St. Paul foi o destino óbvio. Já tínhamos escutado os sinos, vislumbrado a cúpula, mas a visita tinha de ser oficial! Tínhamos de dar a volta à catedral, sentir a sua estatura, fotografá-la de todos os ângulos. Assim fizemos. Não pudemos entrar. Fecha cedo… Mas, à sombra da sua monumentalidade, deslumbrámo-nos e… descansamos os pés.
Com as forças retemperadas, fomos até à Vestry House, símbolo da destruição de Londres durante a II Guerra Mundial e, depois, voltámos a contornar a fenomenal catedral de St. Paul para atravessar a Millenium Bridge.
O meu namorado estava estafado, mas Southwark era logo do outro lado da ponte! Ele nem se apercebeu que foi habilmente manipulado para que eu pudesse voltar ao bairro em que me sinto no ninho…

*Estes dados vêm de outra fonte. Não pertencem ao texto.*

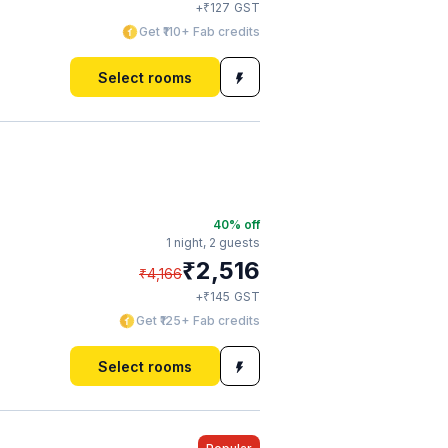
₹
+
127
GST
Get ₹110+ Fab credits
Select rooms
40
% off
1 night,
2 guests
₹
2,516
₹
4,166
₹
+
145
GST
Get ₹125+ Fab credits
Select rooms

A Millenium Bridge não abana tanto quanto os ingleses dizem. Essa, se dúvidas existissem, teria sido uma das constatações. Outra foi que a luz de um pôr-do-sol londrino, no fim de um dia quente e luminoso, é única e arrebatadora. Nunca tirei fotos tão plásticas, tão “salientes”, tão bonitas… Cheguei ao “meu”bairro ao pôr-do-sol… E, novamente, o sentimento de serena e eufórica pertença caiu sobre mim.

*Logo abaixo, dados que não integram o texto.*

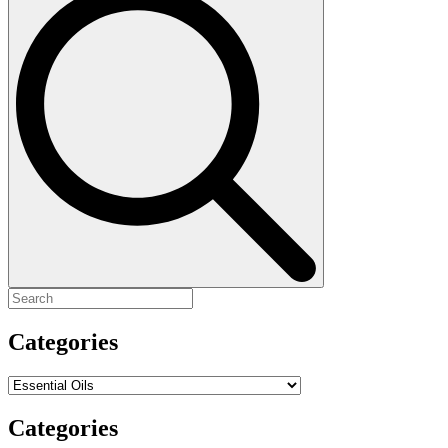
for:
Categories
Categories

Southwark invade-me, enche-me, preenche-me.
Debaixo do puro tom dourado deixado pelo sol que se despedia do Thames, lânguido e preguiçoso, percorri, mais uma vez, as deslumbrantes ruas empedradas, atravessei os túneis escuros e estreitos, com cheiro a humidade e a história, as praças douradas e cheias de vida. O MEU bairro continuava a acarinhar-me...
A Tate Modern, o Shakespeare Globe Theatre, o Winchester Palace, o Prison Museum, o Golden Hinde (réplica do galeão de Sir Francis Drake que, no século XVI, atracava naquela mesma doca) e, finalmente, a extraordinária Catedral de Southwark...
Não sou religiosa, mas aquela igreja fascina-me. Não parece nada um local de culto. Ao olhá-la temos a sensação de estar perante um forte, mas depois, a delicadeza e o pormenor das suas fachadas, cobertas de pequeníssimas pedras de um tom mágico entre o castanho e o violeta, leva a nossa mente a sugerir-nos que estamos perante um palacete senhorial. Mas é uma igreja. Ainda que aparentemente sem vocação, é um local de culto. E isso enternece-me. Não sei porquê.
Fiquei alguns minutos a olhá-la, a fotografá-la. Mas o meu gajo já estava farto de me aturar e nem sequer sabia deste meu absoluto entusiasmo. Para o levar até ali, tinha-lhe prometido que apanharíamos o metro em London Bridge, “a estação mais próxima”. Desisti, por ele, de ver a Hay’s Galleria (antiga doca transformada em shopping muito fashion) e de continuar o meu idílio até à Tower Bridge.
Chegámos a London Bridge quando o sol se despedia finalmente. Ignorámos a London Dundgeon e entrámos no impressionante forte de metal que era a estação.
Mais um simples jantar em Earl’s Court marcou o fim de outro dia muito cansativo.